Oxbow sits along the banks of the Sandy River—which was designated a National Wild and Scenic River in 1988—where Chinook salmon return to spawn after swimming upstream through the Columbia River from the Pacific Ocean. Sacred to the Indigenous people of the Columbia River basin, salmon are celebrated each fall at Oxbow during a two-day “Salmon Homecoming” festival as they return to their ancestral spawning grounds.
In the colder months, fishers stand thigh-deep in the river in pursuit of winter steelhead. While hiking along the riverside trail, I rarely encountered another person. But I did spot a number of fishers braving the frigid waters in early February.

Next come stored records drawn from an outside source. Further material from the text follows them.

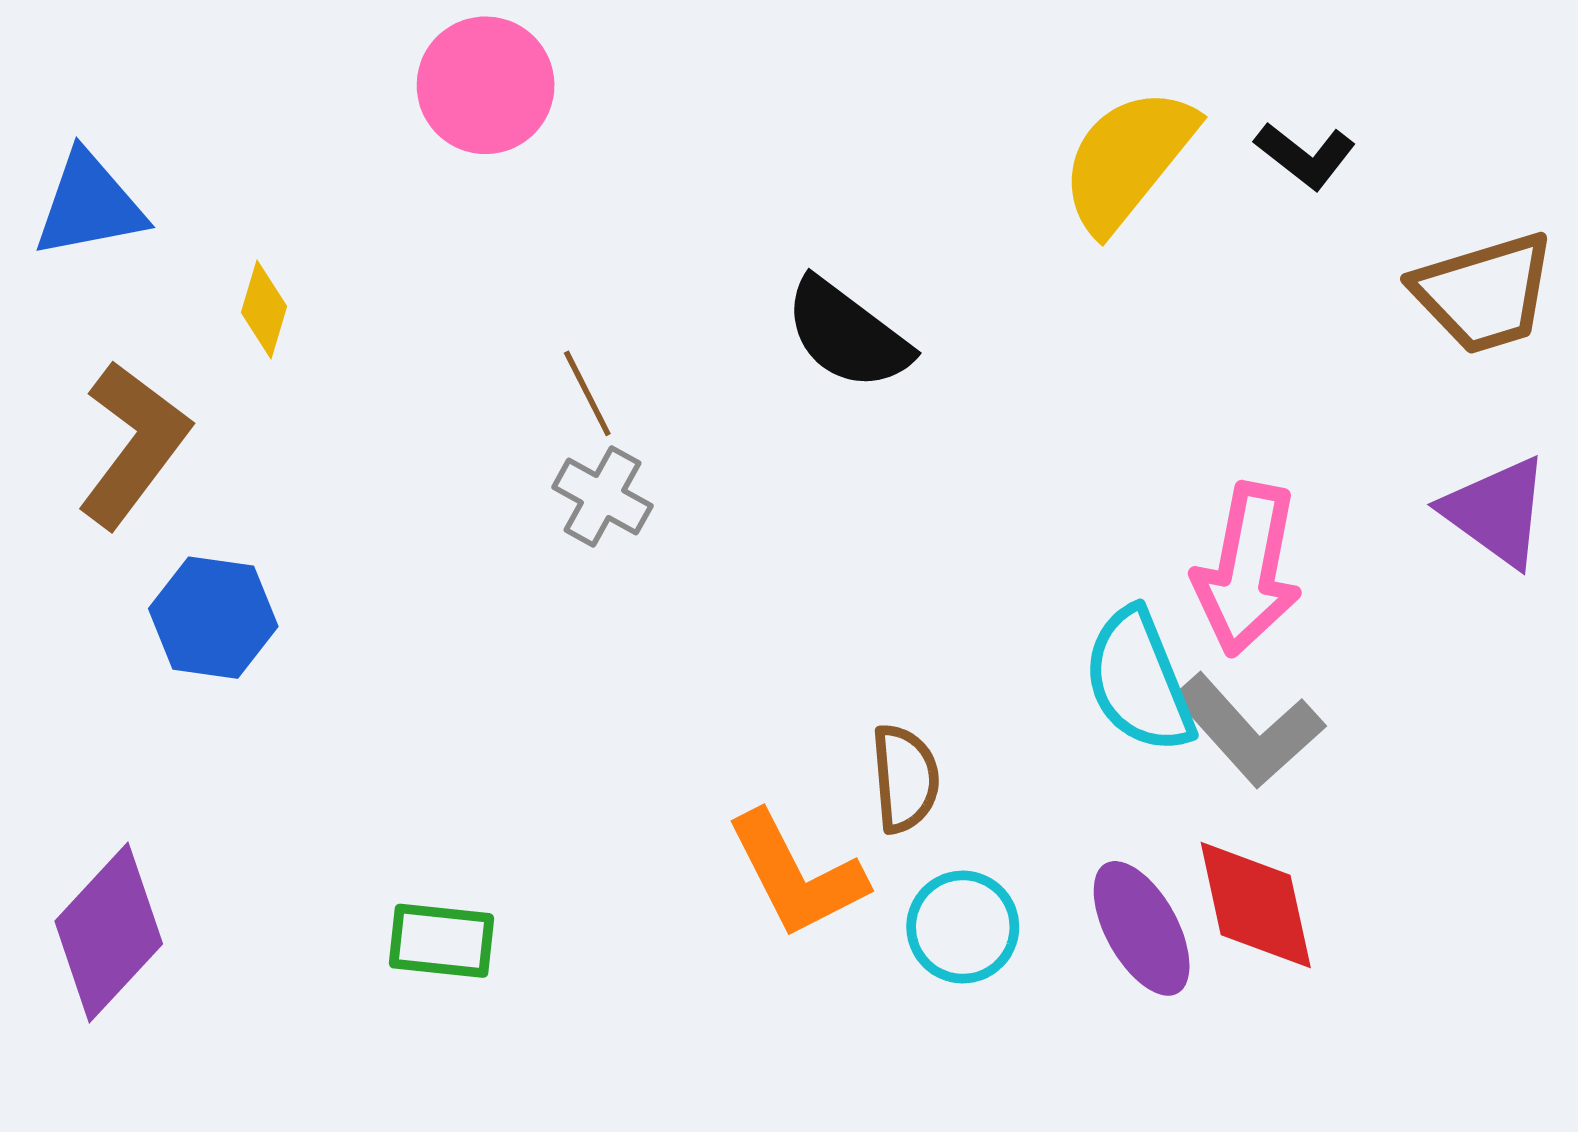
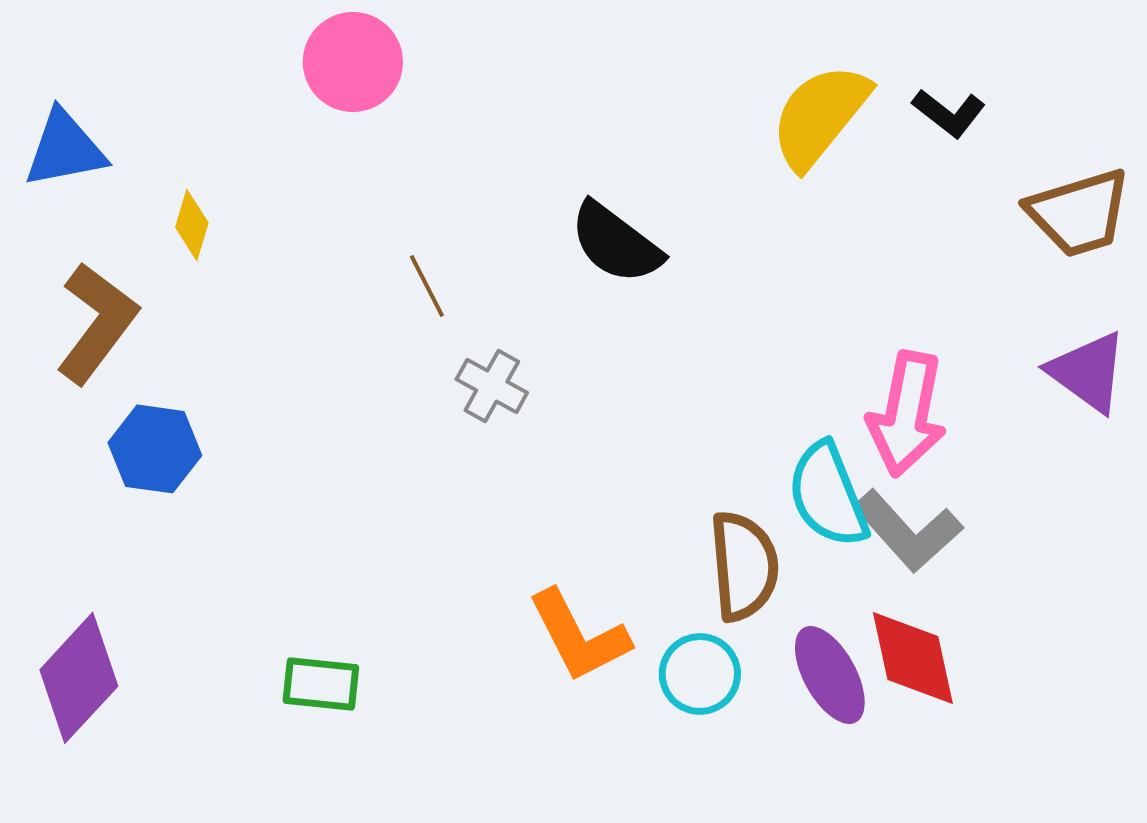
gray cross: (602, 497) -> (492, 386), moved
brown semicircle: (905, 778) -> (744, 566), moved, size x1.4

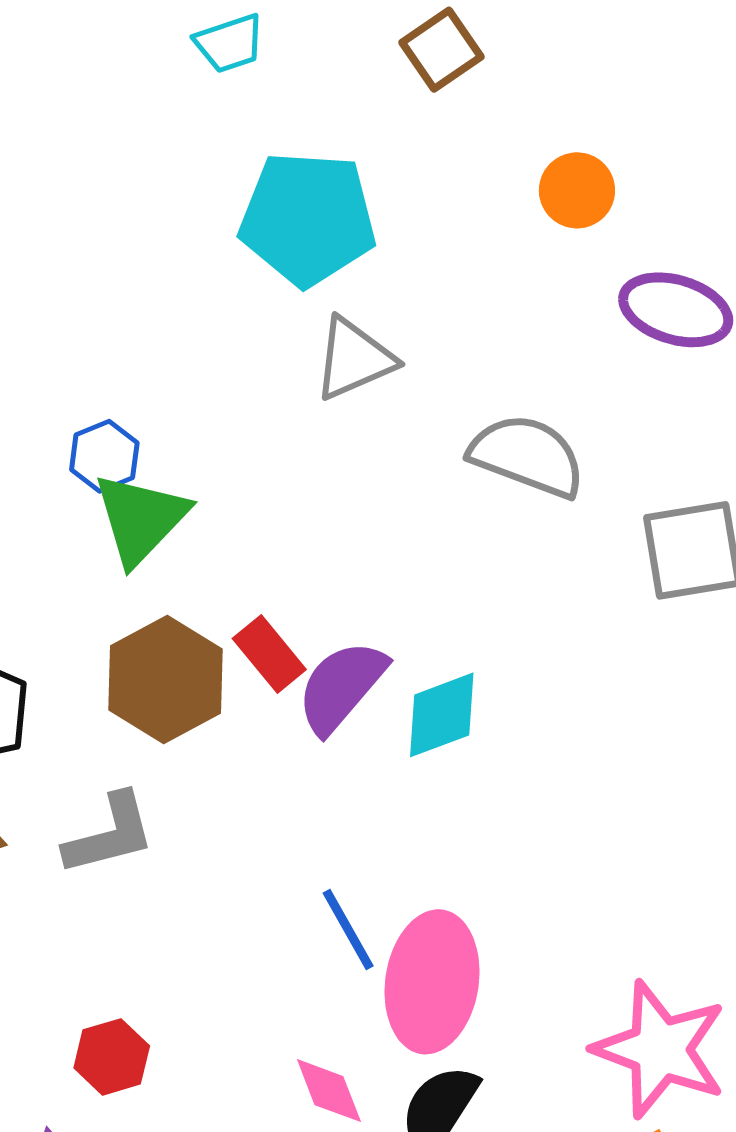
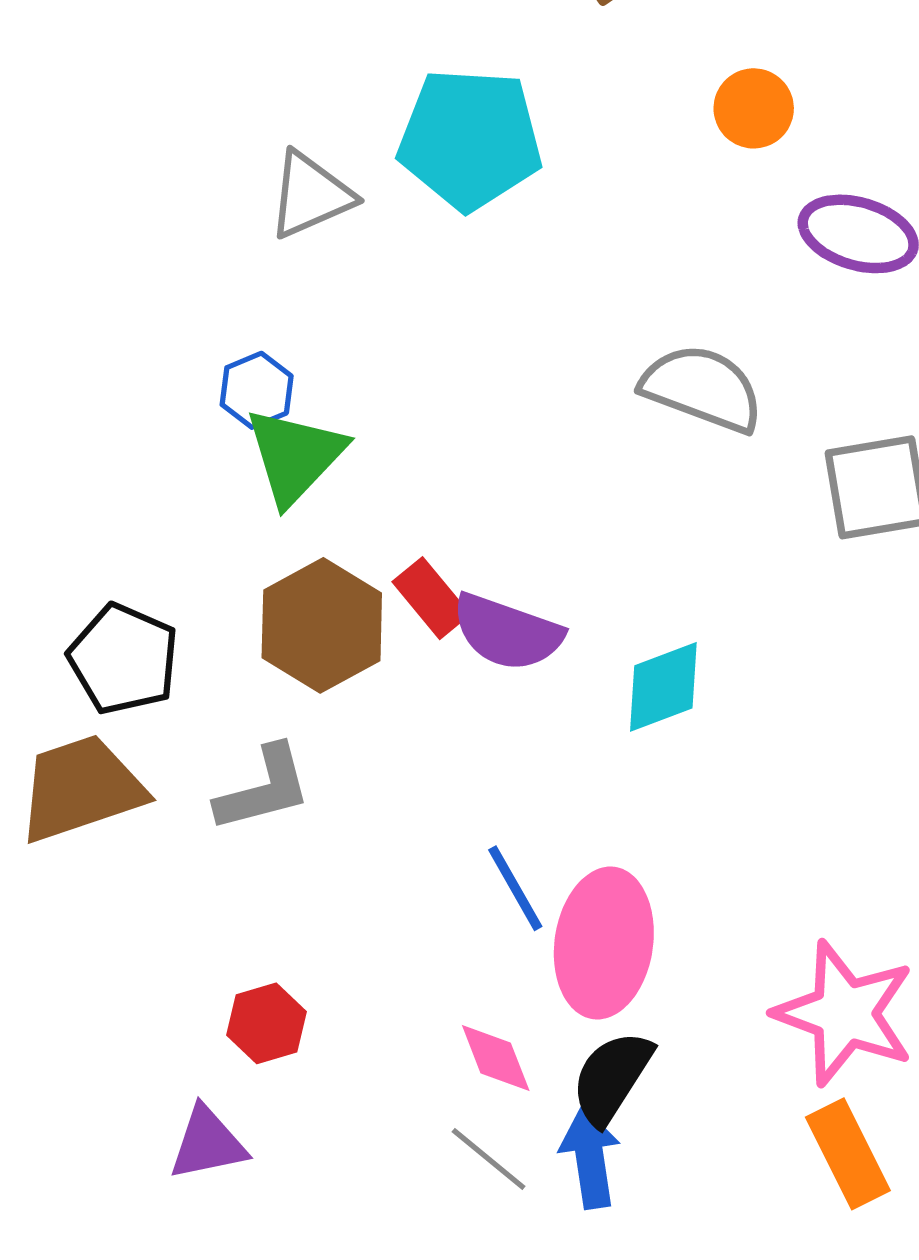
gray triangle: (354, 359) -> (310, 195), moved
purple semicircle: (341, 687) -> (507, 632), turned -111
cyan diamond: (442, 715) -> (663, 687), moved

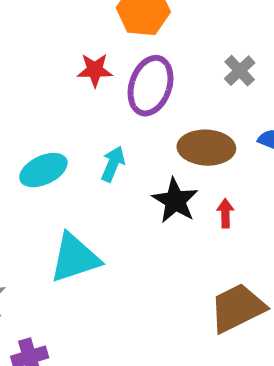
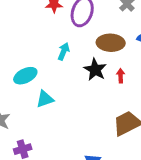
cyan ellipse: (43, 170) -> (25, 76), moved
cyan triangle: (75, 258) -> (45, 99), size x0.7

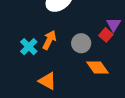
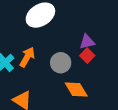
purple triangle: (114, 24) -> (87, 42), moved, turned 42

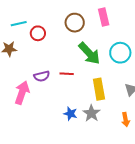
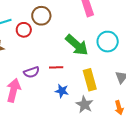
brown circle: (75, 23) -> (41, 16), moved
blue star: (70, 114) -> (62, 91), moved

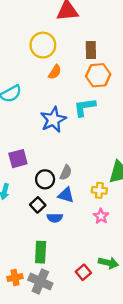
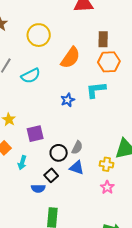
yellow circle: (43, 45) -> (39, 35), moved
orange semicircle: (55, 72) -> (70, 58), size x1.6
blue star: (53, 120) -> (68, 100), size x0.6
blue semicircle: (55, 218) -> (38, 188), moved

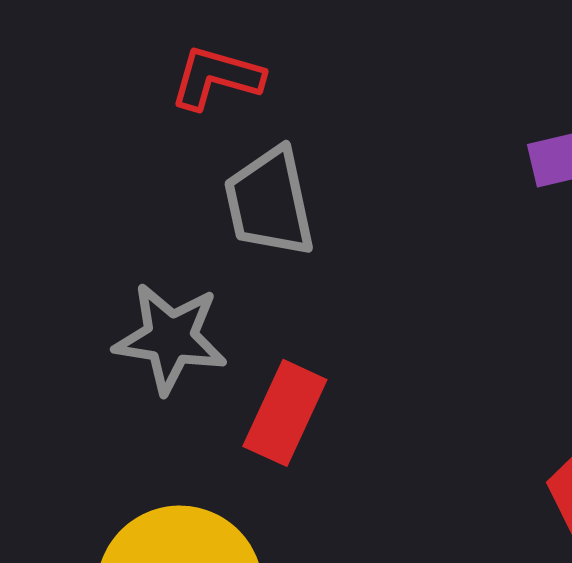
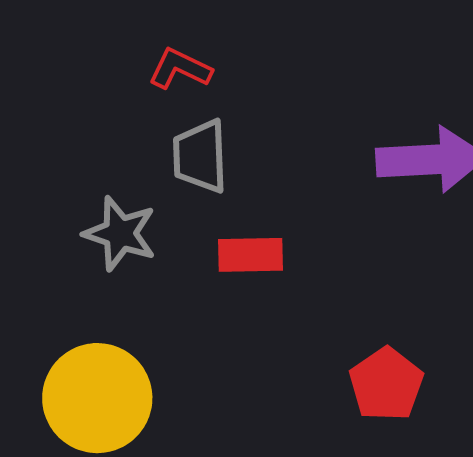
red rectangle: (285, 413) -> (251, 255), moved, turned 54

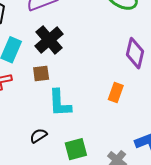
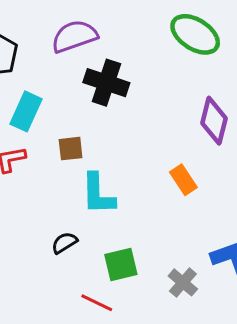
black cross: (49, 40) -> (106, 83), moved, turned -32
orange rectangle: (116, 92) -> (183, 180), turned -54

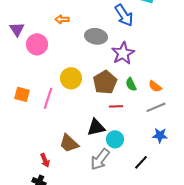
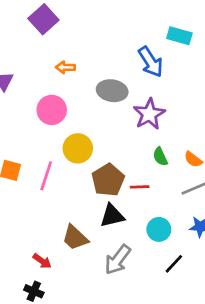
pink circle: (37, 44) -> (52, 110), moved
brown pentagon: (105, 82) -> (108, 180), moved
cyan circle: (115, 139) -> (159, 229), moved
red arrow: (45, 160) -> (42, 261), turned -32

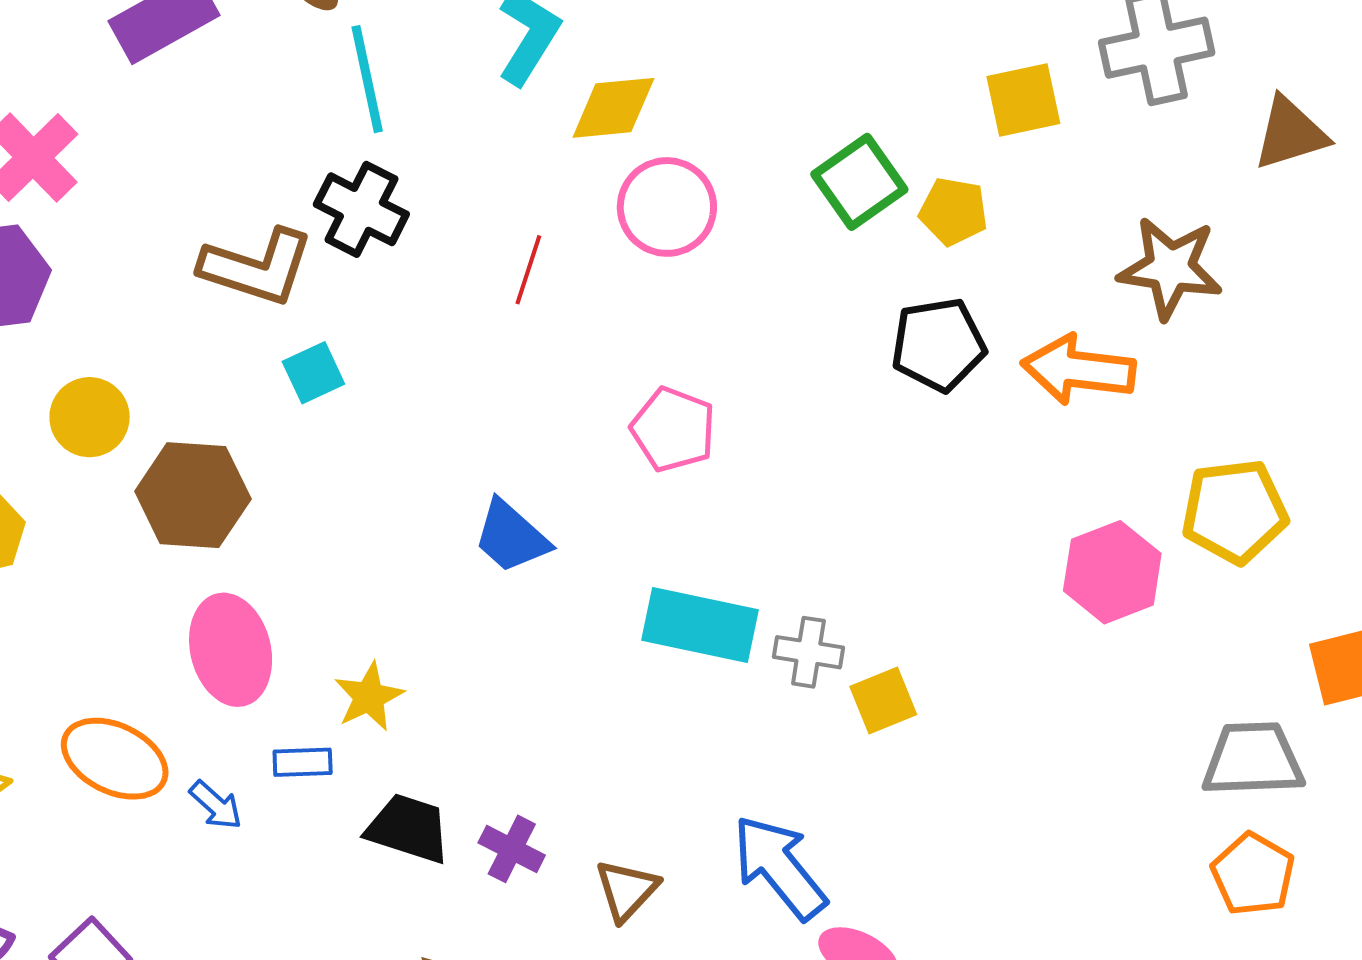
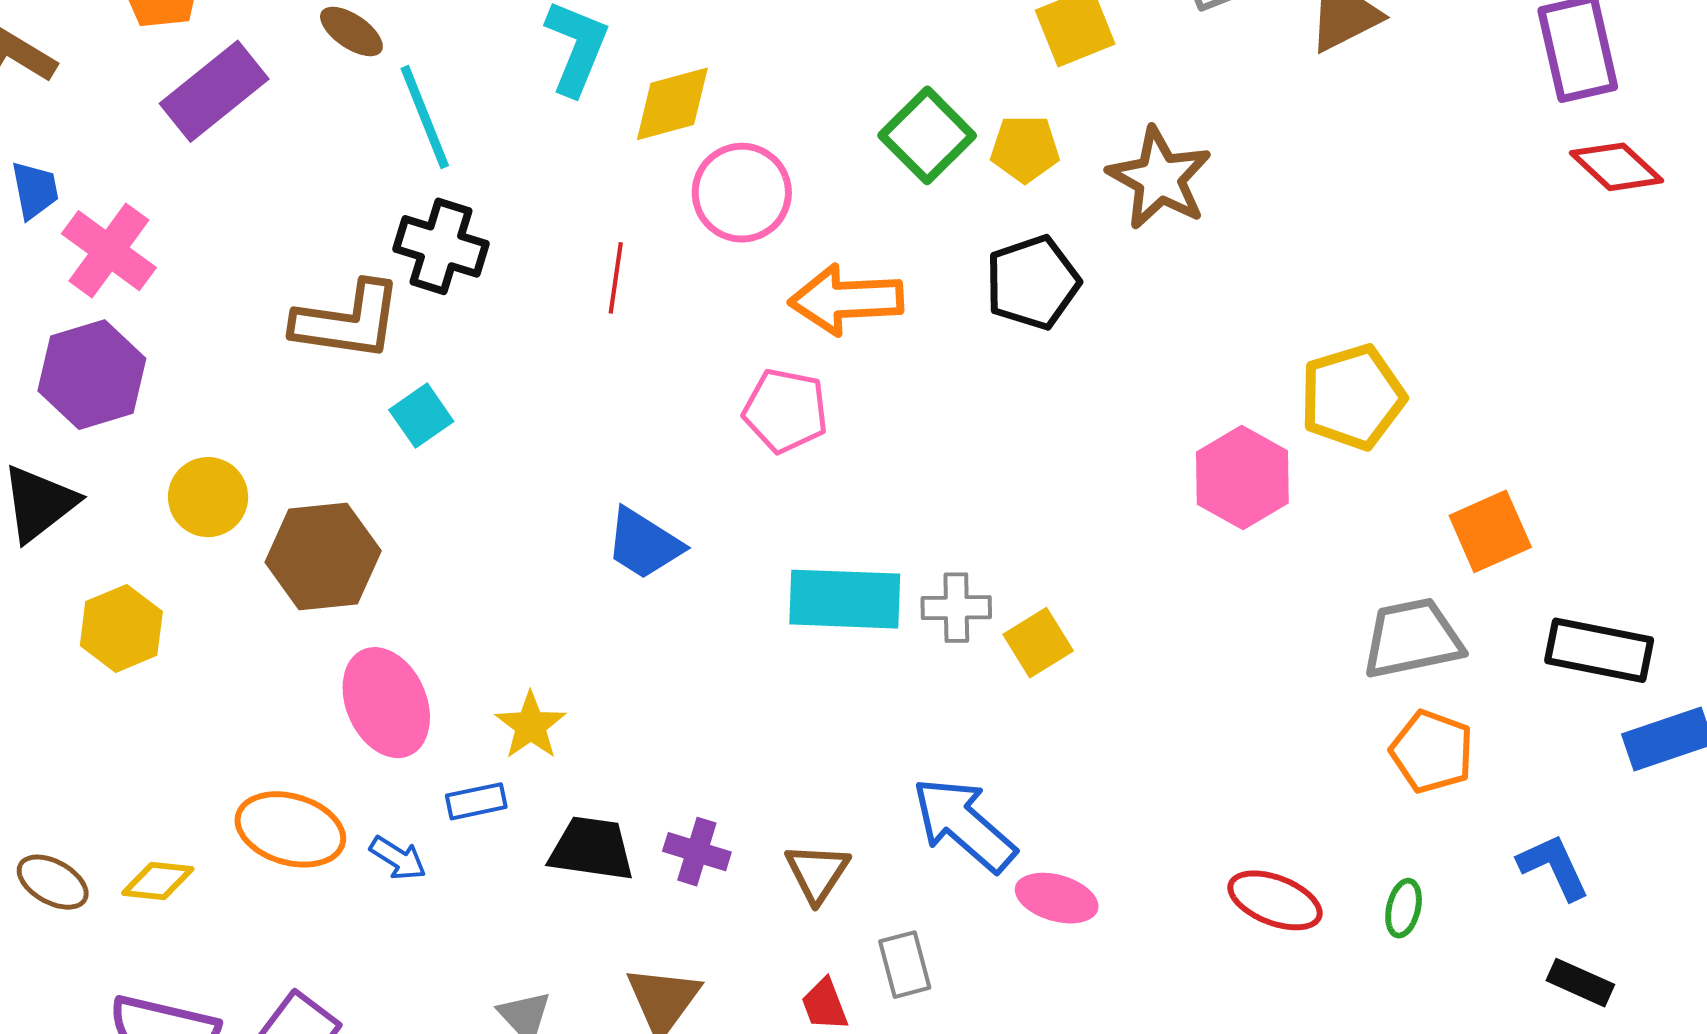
brown star: (1170, 268) -> (1160, 178), moved, turned 30
orange arrow: (1078, 370) -> (846, 300), moved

Besides fishing, the park is also a popular spot for swimming or floating through the river’s rapids during the summertime, hiking up to 12 miles of trails, and watching diverse wildlife, including beavers, bald eagles, osprey, and Roosevelt elk.
I started my hike at trail marker “C” by the Happy Creek trailhead, a little past the visitor center. Because there is no cell service at the park, I recommend downloading the park map before you visit, or take a photo of the map by the visitor center or Happy Creek. Except for periodic lettered markers at trail junctions, there is no signage once you start hiking, making it confusing to navigate at times. Perhaps you can think of it as an opportunity to choose your own adventure and make your own loop—I sure did!
The Oxbow Loop Hike traverses a total of 7.9 miles, winding through towering old-growth forest, past a bend in the river like the U-shaped wooden oxbow used on oxen—from where the park gets its name—and the Elk Meadow, where it’s possible you might spot elk, but I’ve heard it’s more likely that you’ll discover black-tailed deer. I regrettably did not see either.
I hiked a 4.2-mile loop—first crossing a footbridge at Happy Creek—along the Sandy River and through 700-year-old trees in the park’s “Ancient Forest” area. When I reached the boat launch, the trail broke off abruptly. At this point it was helpful to refer to the park map to find where the trail resumes. I ended up hiking through the campground (which is open year-round!) and down the road before rejoining the trail at marker “F.” I meandered along the Ancient Forest trail and exited at marker “D.”
It rained the day before, and cold mist hung over the park for most of my hike, so I made sure to layer appropriately and wear a pair of sturdy boots. That said, the trails are gently graded, very well-maintained, and not too muddy at the park, which is managed by Metro regional government. I even discovered plenty of side trails down to the beach, including one with a slightly faded interpretive sign about the life cycle of salmon. Did you know Chinook in the Sandy can weight up to 40 pounds? Though, historically, they have been reported to grow much larger, according to the sign.
Oxbow offers a glimpse of the natural wonders of the Pacific Northwest—and it’s only a 30-minute drive from downtown Portland. Sheltered by the forest and the rushing river—not to mention a lack of cell service—I found I was able to disconnect from the hustle and bustle of the city and take a moment to breath in the fresh air, while occasionally reconnecting with my phone to consult the park map.
Drive time: About 30 minutes from Portland // Distance: 7.9 miles // Difficulty: Easy // Type: Loop // Fee: $5 day-use pass or $40 annual Metro parks parking pass (Watch for free days at Metro parks: for 2023 parking is free on Jan 1, 16 & 19; Feb 16 and 20; March 16; April 20; May 18; June 15 & 19; July 20; Aug 17; Sept 21; Oct 9 & 19; Nov 11, 16 & 24; and Dec 15.)